Coming August 11, 2009

Category » Session Ideas

Social media, writing, and the role of the university

I’m an assistant director at the Computer Writing and Research Lab, where we use an array of technologies to teach writing and critical thinking. While it is widely accepted that social media applications offer rich educational opportunities to pose and solve problems collaboratively and cross-culturally, these new communication tools also challenge traditional teaching and research strategies and erode disciplinary boundaries. I would like to invite THATcamp attendees to join a conversation about the new educational landscape and to think about the implications of learning strategies that break down the walls of the traditional classroom. With these issues in mind, how does an increasingly remixed public sphere effect or disrupt our ideas of what a university should be?

Comments Off

De-Babelizing (Digital) Archives

Here at the Hoover Institution Archives,  I work closely with culturally rich materials and serve both a local and international community of researchers.  I would love to engage in dialogue about the representation of linguistically diverse historical content in the digital environment.   What tools have been developed and adopted by the global digital archives community?  Which institutions produce bilingual finding aids?  I’d like to explore the use of intelligent character recognition systems in the transcription of digital manuscript and the search/display of CJK, Cyrillic and Khmer text.   (For example, Taiwan’s National Digital Archives Program & the Digital Archive Architecture Lab have the 缺字系統 or “Missing Unencoded Chinese Characters API.”)

Other prospective al dente discussion topics that I’d like to toss around:

  • Mobile devices and handheld technologies in archives (i.e., iPhone apps, QR codes, etc.)
  • Using DRUPAL as a digital asset management system and content discovery tool
  • Hyper localization as grassroots outreach to community-based archives
  • Timeline tools

Please forgive my fragmented thoughts — I seem to have more questions than answers.  Look forward to meeting fellow campers!


Reusing EAD beyond HTML and PDF

Using XSLT to get useful outputs from EAD other than HTML or PDF

Given the investment of time and money required to recreate useful EAD instances (for those uninitiated into Encoded Archival Description, see and, it’s critical to squeeze as many derivative outputs from the data as possible.  HTML is the minimum (via XSLT), PDF is nice (via XSL-FO), but what else can be wrung from EAD, the clammy dishtowel of archival description?

I’d like to present on how to write XSLT style sheets for some combination of the following: generating tab-delimited text files for use in creating labels (or anything else friendly to forms) via Mail Merge; generating folder-level MODS records for an entire collection; and making batch editorial changes to a group of EAD instances.  My demos will be with EAD, but can be applied to any flavor of XML.

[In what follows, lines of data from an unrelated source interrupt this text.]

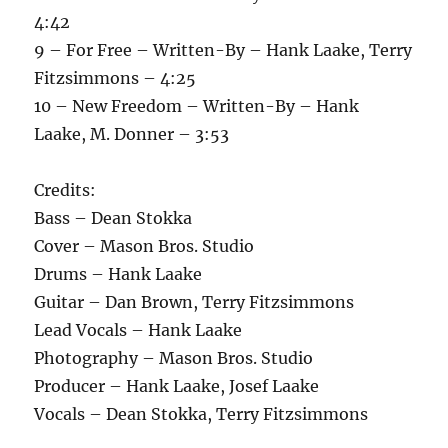
4:42
9 – For Free – Written-By – Hank Laake, Terry
Fitzsimmons – 4:25
10 – New Freedom – Written-By – Hank
Laake, M. Donner – 3:53
Credits:
Bass – Dean Stokka
Cover – Mason Bros. Studio
Drums – Hank Laake
Guitar – Dan Brown, Terry Fitzsimmons
Lead Vocals – Hank Laake
Photography – Mason Bros. Studio
Producer – Hank Laake, Josef Laake
Vocals – Dean Stokka, Terry Fitzsimmons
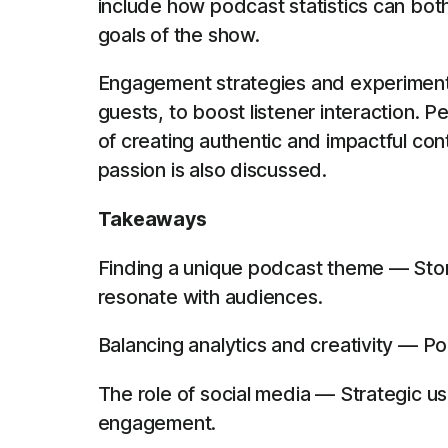
include how podcast statistics can bot
goals of the show.
Engagement strategies and experiments 
guests, to boost listener interaction. 
of creating authentic and impactful con
passion is also discussed.
Takeaways
Finding a unique podcast theme — Stori
resonate with audiences.
Balancing analytics and creativity — Po
The role of social media — Strategic us
engagement.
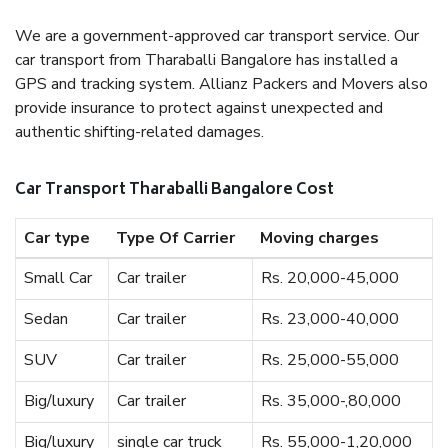
We are a government-approved car transport service. Our
car transport from Tharaballi Bangalore has installed a
GPS and tracking system. Allianz Packers and Movers also
provide insurance to protect against unexpected and
authentic shifting-related damages.
Car Transport Tharaballi Bangalore Cost
Car type
Type Of Carrier
Moving charges
Small Car
Car trailer
Rs. 20,000-45,000
Sedan
Car trailer
Rs. 23,000-40,000
SUV
Car trailer
Rs. 25,000-55,000
Big/luxury
Car trailer
Rs. 35,000-,80,000
Big/luxury
single car truck
Rs. 55,000-1,20,000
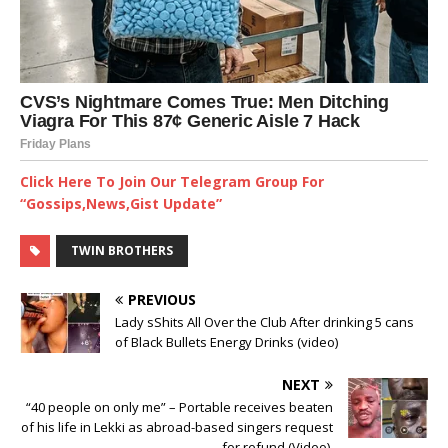
Click Here To Join Our Telegram Group For
“Gossips,News,Gist Update”
TWIN BROTHERS
PREVIOUS
Lady sShits All Over the Club After drinking 5 cans
of Black Bullets Energy Drinks (video)
NEXT
“40 people on only me” – Portable receives beaten
of his life in Lekki as abroad-based singers request
for refund (Video) ‎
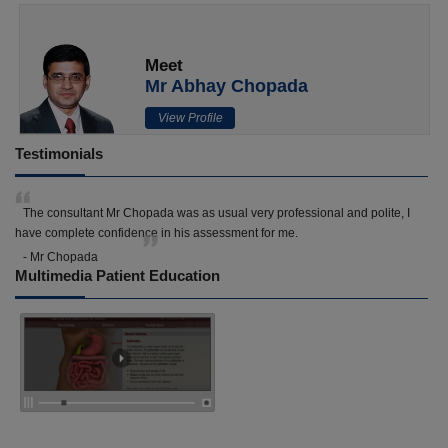
Meet
Mr Abhay Chopada
View Profile
Testimonials
The consultant Mr Chopada was as usual very professional and polite, I
have complete confidence in his assessment for me.
- Mr Chopada
Multimedia Patient Education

Too many topics, too little time

Here are a couple of things that have been floating across my brain that I’d like to talk about and at least could partially help lead a discussion about:

  • Using Drupal as a CMS. I use Drupal pretty heavily; my primary interest these days is building it out as a digital library platform and using to build an integrated archival description and access system.
  • The Semantic Web for archivists/humanists. I’ve been doing a lot of presentations on this lately, and I’ll be giving a talk on this with a slightly narrower scope during the EAD Roundtable at SAA (“Linked Data and Archival Description”).
  • Document oriented databases and their applications in archives and digital humanities. This includes things like CouchDB and MongoDB.
  • Why archives are conceptually different from x. In doing a lot of work with data modeling for archival projects I’ve come across some thorny issues with the nature of archival practice. Some of these are not newly recognized; in fact, some were understood even 20-25 years ago. I’d like to try to start finally hashing these out – a few papers are sure to be in the works.


Moving from crowdsourcing to crowdsharing?

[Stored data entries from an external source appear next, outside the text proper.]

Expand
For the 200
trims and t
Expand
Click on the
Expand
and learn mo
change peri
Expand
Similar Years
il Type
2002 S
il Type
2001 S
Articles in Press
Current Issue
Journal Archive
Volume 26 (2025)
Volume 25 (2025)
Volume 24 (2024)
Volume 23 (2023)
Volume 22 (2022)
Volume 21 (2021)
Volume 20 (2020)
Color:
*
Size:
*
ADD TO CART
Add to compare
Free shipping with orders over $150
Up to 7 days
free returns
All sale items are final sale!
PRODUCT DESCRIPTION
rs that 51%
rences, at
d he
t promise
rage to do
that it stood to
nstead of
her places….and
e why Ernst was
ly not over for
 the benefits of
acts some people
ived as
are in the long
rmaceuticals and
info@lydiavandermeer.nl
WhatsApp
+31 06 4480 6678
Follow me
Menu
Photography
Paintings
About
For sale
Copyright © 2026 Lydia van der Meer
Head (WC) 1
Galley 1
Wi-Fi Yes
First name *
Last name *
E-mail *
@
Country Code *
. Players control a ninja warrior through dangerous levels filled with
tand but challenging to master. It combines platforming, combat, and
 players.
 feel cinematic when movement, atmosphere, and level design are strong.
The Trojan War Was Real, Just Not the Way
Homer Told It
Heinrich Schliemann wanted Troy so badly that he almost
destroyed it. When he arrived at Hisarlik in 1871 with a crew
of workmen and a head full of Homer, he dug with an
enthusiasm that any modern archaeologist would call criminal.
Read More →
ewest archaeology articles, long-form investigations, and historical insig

I’d like to discuss an evolution in crowdsourcing as related to cultural heritage institutions. Staff at the Library of Congress, the Smithsonian and NARA added images to Flickr Commons, and have found that some users enjoy adding metadata and interacting with the materials. Some museums (such as the ICA in Boston) allow visitors to tag art with keywords; exposing and filling a semantic gap between curators and the public. I’d like to talk about other things that we could do to engage users, and to go beyond the traditional model of “users taking information from archives” to a “two-way” model where users can give us their photos, tweets, GIS data, podcasts, pictures from their iPhones, etc in more of a conversational structure than has previously existed between archives and end user.

Can we use this as a way to meet users where they are? Will both parties receive something of “value” from the transaction, and how do we figure out what that “value” might be? How could a repository incorporate some of these ideas within the current boundaries of “collection” and what would need to change in order to add other ideas? How might institutions collaborate– locally, regionally, nationally, or across disciplines– to accomplish some of these things? I have lots of thoughts, and I’d like to talk with some like-minded people and come up with more ideas for reaching, engaging, and retaining users.

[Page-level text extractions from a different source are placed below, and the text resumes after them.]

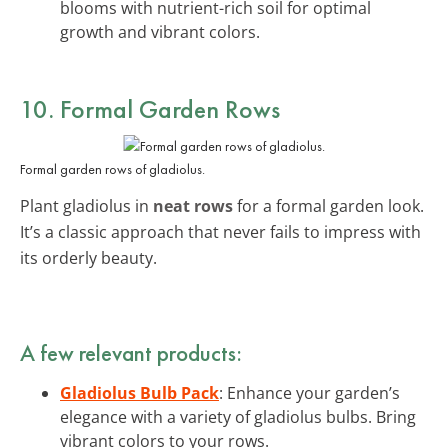
blooms with nutrient-rich soil for optimal
growth and vibrant colors.
10. Formal Garden Rows
Formal garden rows of gladiolus.
Plant gladiolus in
neat rows
for a formal garden look.
It’s a classic approach that never fails to impress with
its orderly beauty.
A few relevant products:
Gladiolus Bulb Pack
: Enhance your garden’s
elegance with a variety of gladiolus bulbs. Bring
vibrant colors to your rows.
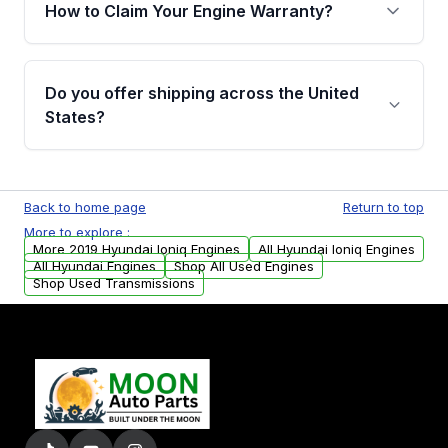
warranty of up to 4 years or 40,000 miles,
How to Claim Your Engine Warranty?
covering major internal components. Full
warranty details are provided before
Yes, when you purchase a used engine from
purchase.
Moon Auto Parts, you will receive an email. In
Do you offer shipping across the United
this email, you will find a warranty form.
States?
Please fill out this form to claim your vehicle
parts warranty.
Yes. We ship nationwide. Free shipping is
available to commercial addresses within the
Back to home page
Return to top
USA. Residential delivery options can also be
More to explore :
arranged upon request.
More 2019 Hyundai Ioniq Engines
All Hyundai Ioniq Engines
All Hyundai Engines
Shop All Used Engines
Shop Used Transmissions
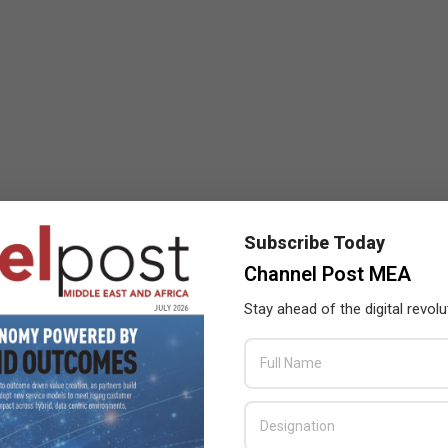
Subscribe Today
Channel Post MEA
Stay ahead of the digital revolu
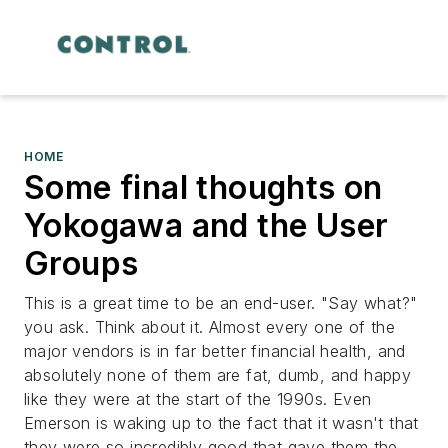
HOME
Some final thoughts on
Yokogawa and the User
Groups
This is a great time to be an end-user. "Say what?"
you ask. Think about it. Almost every one of the
major vendors is in far better financial health, and
absolutely none of them are fat, dumb, and happy
like they were at the start of the 1990s. Even
Emerson is waking up to the fact that it wasn't that
they were so incredibly good that gave them the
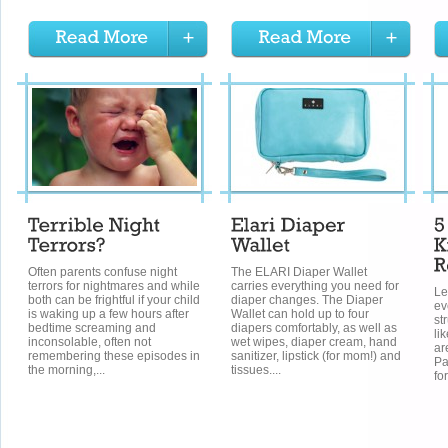
Often parents confuse night
The ELARI Diaper Wallet
terrors for nightmares and while
carries everything you need for
Le
both can be frightful if your child
diaper changes. The Diaper
ev
is waking up a few hours after
Wallet can hold up to four
st
bedtime screaming and
diapers comfortably, as well as
li
inconsolable, often not
wet wipes, diaper cream, hand
ar
remembering these episodes in
sanitizer, lipstick (for mom!) and
Pa
the morning,...
tissues....
fo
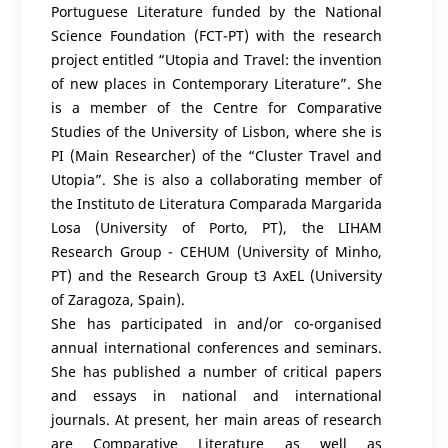
Portuguese Literature funded by the National
Science Foundation (FCT-PT) with the research
project entitled “Utopia and Travel: the invention
of new places in Contemporary Literature”. She
is a member of the Centre for Comparative
Studies of the University of Lisbon, where she is
PI (Main Researcher) of the “Cluster Travel and
Utopia”. She is also a collaborating member of
the Instituto de Literatura Comparada Margarida
Losa (University of Porto, PT), the LIHAM
Research Group - CEHUM (University of Minho,
PT) and the Research Group t3 AxEL (University
of Zaragoza, Spain).
She has participated in and/or co-organised
annual international conferences and seminars.
She has published a number of critical papers
and essays in national and international
journals. At present, her main areas of research
are Comparative Literature as well as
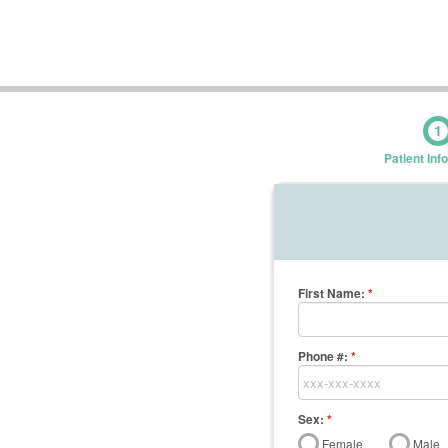
1
Patient Inf
First Name
:
*
Phone #:
*
Sex:
*
Female
Male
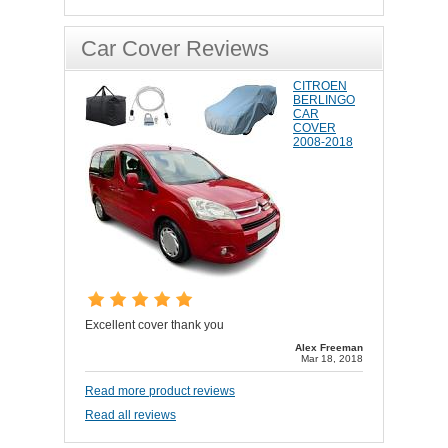
Car Cover Reviews
CITROEN
BERLINGO
CAR
COVER
2008-2018
Excellent cover thank you
Alex Freeman
Mar 18, 2018
Read more product reviews
Read all reviews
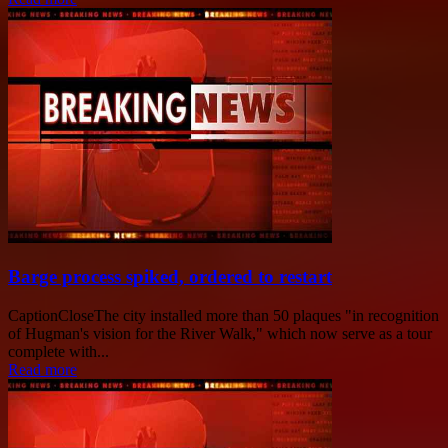
Barge process spiked, ordered to restart
CaptionCloseThe city installed more than 50 plaques "in recognition
of Hugman's vision for the River Walk," which now serve as a tour
complete with...
Read more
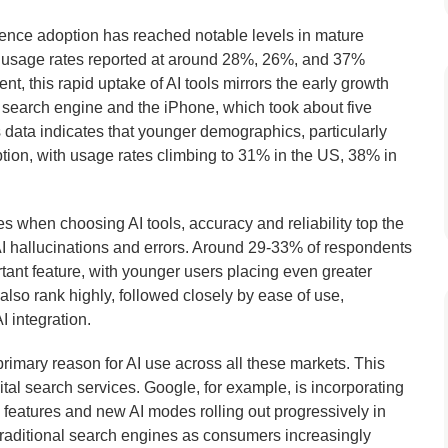
igence adoption has reached notable levels in mature
th usage rates reported at around 28%, 26%, and 37%
, this rapid uptake of AI tools mirrors the early growth
 search engine and the iPhone, which took about five
data indicates that younger demographics, particularly
ption, with usage rates climbing to 31% in the US, 38% in
s when choosing AI tools, accuracy and reliability top the
I hallucinations and errors. Around 29-33% of respondents
rtant feature, with younger users placing even greater
also rank highly, followed closely by ease of use,
AI integration.
imary reason for AI use across all these markets. This
ital search services. Google, for example, is incorporating
en features and new AI modes rolling out progressively in
 traditional search engines as consumers increasingly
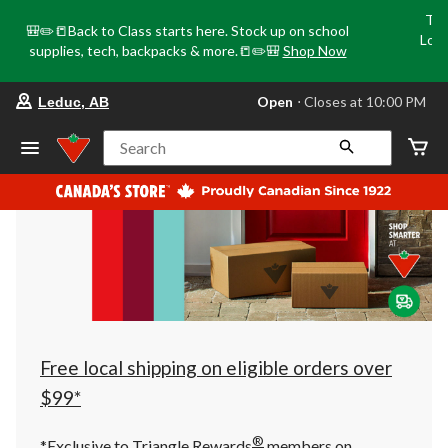
Tri
🎒✏️📒Back to Class starts here. Stock up on school
Loca
supplies, tech, backpacks & more.📒✏️🎒
Shop Now
o
your
Open
⋅ Closes at 10:00 PM
Leduc, AB
preferred
store
is
Search
Leduc,
AB,
currently
Open,
Closes
at
at
10:00
PM
click
to
change
store
Free local shipping on eligible orders over
$99*
®
*Exclusive to Triangle Rewards
members on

Matchmaking in the Digital Archive

In my previous life as an English PhD student, I engaged in good old-fashioned archival research, traveling to a bricks-and-mortar archive to page through cartons of papers.  While mass digitization of these archival documents would have had the much-appreciated benefit of making the material accessible from home, saving my meager grad student funds, what I really yearned for as I sat alone at my reading room table was some way to connect with the other researchers who had made use of these collections.  As archival materials become available online, researchers’ relationship to their status as material objects that have passed through the hands of other researchers threatens to become even more tenuous – but the online environment also seems uniquely suited to facilitating connections among researchers using digital materials, if the tools are put in place for such networks to be visible and accessible.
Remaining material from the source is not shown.